(Entries taken from a collection)
━━━

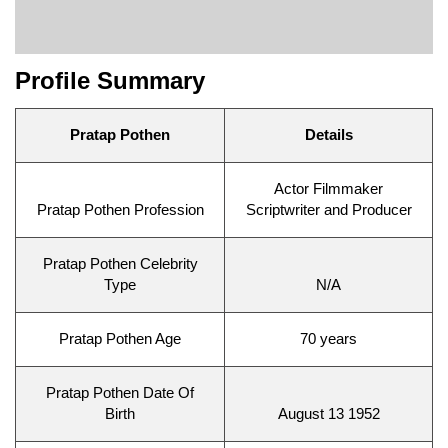
Profile Summary
Pratap Pothen
Details
Actor Filmmaker
Pratap Pothen Profession
Scriptwriter and Producer
Pratap Pothen Celebrity
Type
N/A
Pratap Pothen Age
70 years
Pratap Pothen Date Of
Birth
August 13 1952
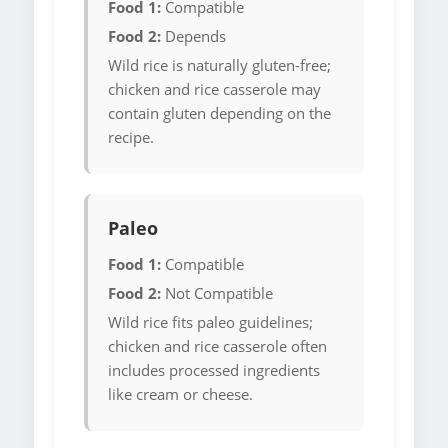
Food 1:
Compatible
Food 2:
Depends
Wild rice is naturally gluten-free;
chicken and rice casserole may
contain gluten depending on the
recipe.
Paleo
Food 1:
Compatible
Food 2:
Not Compatible
Wild rice fits paleo guidelines;
chicken and rice casserole often
includes processed ingredients
like cream or cheese.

━━━

Your task
Retype all records exactly as shown above, images excluded.

Solution to this exercise
Profile Summary
Pratap Pothen
Details
Actor Filmmaker
Pratap Pothen Profession
Scriptwriter and Producer
Pratap Pothen Celebrity
Type
N/A
Pratap Pothen Age
70 years
Pratap Pothen Date Of
Birth
August 13 1952
Food 1:
Compatible
Food 2:
Depends
Wild rice is naturally gluten-free;
chicken and rice casserole may
contain gluten depending on the
recipe.
Paleo
Food 1:
Compatible
Food 2:
Not Compatible
Wild rice fits paleo guidelines;
chicken and rice casserole often
includes processed ingredients
like cream or cheese.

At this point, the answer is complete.